NF: Depende del caso, pero una referencia clara son unos 200.000 dólares. Con esa inversión, bien estructurada, puedes cumplir requisitos migratorios y construir algo sólido. El error es pensar solo en la cifra. La clave no es cuánto inviertes, sino cómo lo estructuras.

In M&M: Has mencionado varias veces la palabra “estructura”. ¿Dónde ves los mayores fallos?

NF: En la desconexión. Un abogado hace una parte, el contador otra, el realtor otra… y nadie conecta todo. Yo veo muchos casos donde todo está hecho, pero no está bien pensado en conjunto. Y eso genera problemas fiscales, migratorios o de rentabilidad que se podrían haber evitado desde el inicio.

In M&M: Tú estás dentro del sistema. ¿Qué ve un insider que no ve un inversor desde fuera?

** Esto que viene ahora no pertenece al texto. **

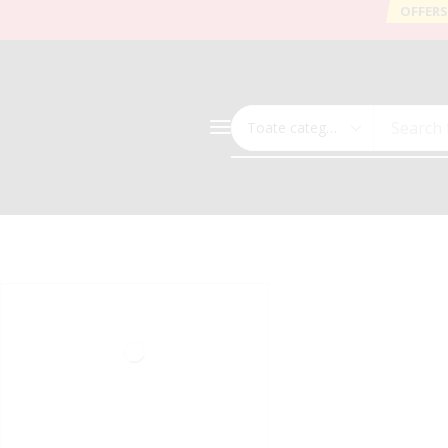
OFFERS
Search 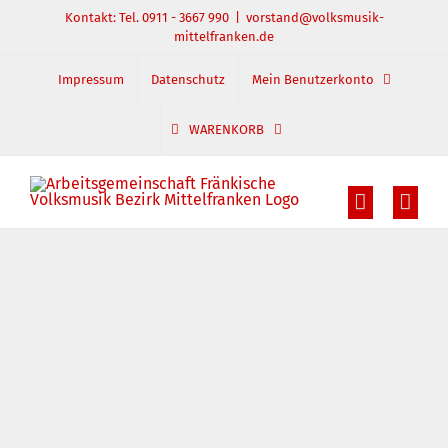
Zum
Kontakt: Tel. 0911 - 3667 990
|
vorstand@volksmusik-
mittelfranken.de
Inhalt
springen
Impressum
Datenschutz
Mein Benutzerkonto
WARENKORB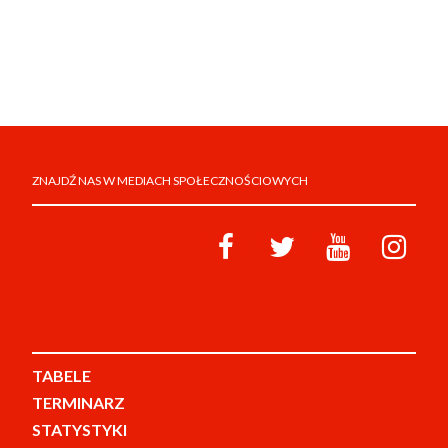
ZNAJDŹ NAS W MEDIACH SPOŁECZNOŚCIOWYCH
TABELE
TERMINARZ
STATYSTYKI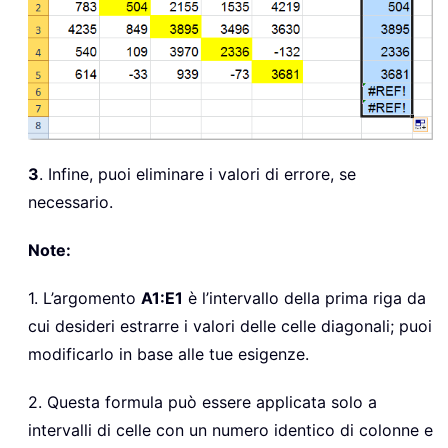
3
. Infine, puoi eliminare i valori di errore, se
necessario.
Note:
1. L’argomento
A1:E1
è l’intervallo della prima riga da
cui desideri estrarre i valori delle celle diagonali; puoi
modificarlo in base alle tue esigenze.
2. Questa formula può essere applicata solo a
intervalli di celle con un numero identico di colonne e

NF: Ve patrones. Cuando llevas años en esto, empiezas a identificar errores antes de que ocurran. Gente que quiere replicar su modelo de España sin adaptarlo. Inversores que compran sin entender el activo. Decisiones rápidas sin visión global. Mi trabajo no es solo decir qué hacer. Es evitar lo que no hay que hacer.

In M&M: ¿Qué perfil es el que más está dando el paso ahora?

NF: Muy claro: entre 40 y 60 años. Personas que ya tienen un negocio, capital y experiencia. No vienen a probar. Vienen a construir su siguiente etapa.

In M&M: ¿Y España? ¿Es un foco real ahora mismo?

NF: Sí, totalmente. Estamos viendo cada vez más interés. Empresarios que quieren diversificar, abrir mercado o incluso plantearse una segunda base. Y además, el perfil español encaja bien en sectores como gastronomía, diseño o servicios. El mercado responde. El reto es hacerlo bien desde el inicio.

In M&M: Ahí entra “Tu Proyecto en USA”

NF: Exacto. No nace como una idea de negocio, sino como respuesta a un problema real: la desconexión. Los clientes tenían que coordinar múltiples profesionales… y ahí se perdía eficiencia. Nos sentamos en la misma mesa: inmigración, real estate, fiscalidad, financiación y legal. Cada uno con su especialidad, pero con una visión conjunta. Porque así es como realmente se construye una entrada sólida.

In M&M: Si tuvieras que resumir todo en una frase...

NF: Que el problema no es entrar en Estados Unidos. Es cómo entras.

In M&M: Estados Unidos sigue siendo el mayor mercado del mundo. Pero no es un mercado que perdone la improvisación. Y en un momento en el que cada vez más empresarios españoles están mirando hacia fuera, la diferencia no va a estar en quién da el paso. Va a estar en quién entiende el juego antes de jugarlo.